### Activity
Find how many lines of the following entries contain "Viber". Reply with the number alone.

========

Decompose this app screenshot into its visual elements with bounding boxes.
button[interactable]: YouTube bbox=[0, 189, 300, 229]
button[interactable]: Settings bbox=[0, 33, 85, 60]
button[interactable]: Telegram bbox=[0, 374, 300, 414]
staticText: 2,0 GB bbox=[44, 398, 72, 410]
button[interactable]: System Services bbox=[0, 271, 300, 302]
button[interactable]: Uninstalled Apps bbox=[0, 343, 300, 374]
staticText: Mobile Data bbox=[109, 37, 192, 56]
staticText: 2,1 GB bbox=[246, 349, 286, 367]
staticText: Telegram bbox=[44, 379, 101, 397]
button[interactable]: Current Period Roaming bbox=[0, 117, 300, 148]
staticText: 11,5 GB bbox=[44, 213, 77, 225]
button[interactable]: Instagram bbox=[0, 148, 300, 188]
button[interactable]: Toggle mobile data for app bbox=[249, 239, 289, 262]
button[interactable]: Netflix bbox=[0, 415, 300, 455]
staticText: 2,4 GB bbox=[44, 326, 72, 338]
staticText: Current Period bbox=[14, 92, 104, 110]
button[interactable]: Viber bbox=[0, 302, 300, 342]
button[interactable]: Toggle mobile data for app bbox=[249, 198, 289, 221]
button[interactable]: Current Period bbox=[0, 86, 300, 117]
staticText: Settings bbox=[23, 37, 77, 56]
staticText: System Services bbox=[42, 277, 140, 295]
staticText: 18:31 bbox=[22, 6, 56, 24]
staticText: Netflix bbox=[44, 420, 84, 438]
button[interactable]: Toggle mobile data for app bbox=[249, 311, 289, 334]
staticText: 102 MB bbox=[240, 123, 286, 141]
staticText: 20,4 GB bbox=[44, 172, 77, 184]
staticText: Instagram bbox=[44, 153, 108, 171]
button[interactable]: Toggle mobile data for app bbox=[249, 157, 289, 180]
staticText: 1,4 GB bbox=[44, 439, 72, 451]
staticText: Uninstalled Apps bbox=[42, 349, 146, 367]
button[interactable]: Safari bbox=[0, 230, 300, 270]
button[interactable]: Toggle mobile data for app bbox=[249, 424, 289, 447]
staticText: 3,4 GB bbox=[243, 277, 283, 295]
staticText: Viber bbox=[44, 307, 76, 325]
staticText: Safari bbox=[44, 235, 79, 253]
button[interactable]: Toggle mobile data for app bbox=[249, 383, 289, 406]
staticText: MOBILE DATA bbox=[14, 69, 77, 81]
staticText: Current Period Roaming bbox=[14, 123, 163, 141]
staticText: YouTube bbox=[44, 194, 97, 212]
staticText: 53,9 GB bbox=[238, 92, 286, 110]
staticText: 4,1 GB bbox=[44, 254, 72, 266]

========

### Task output
2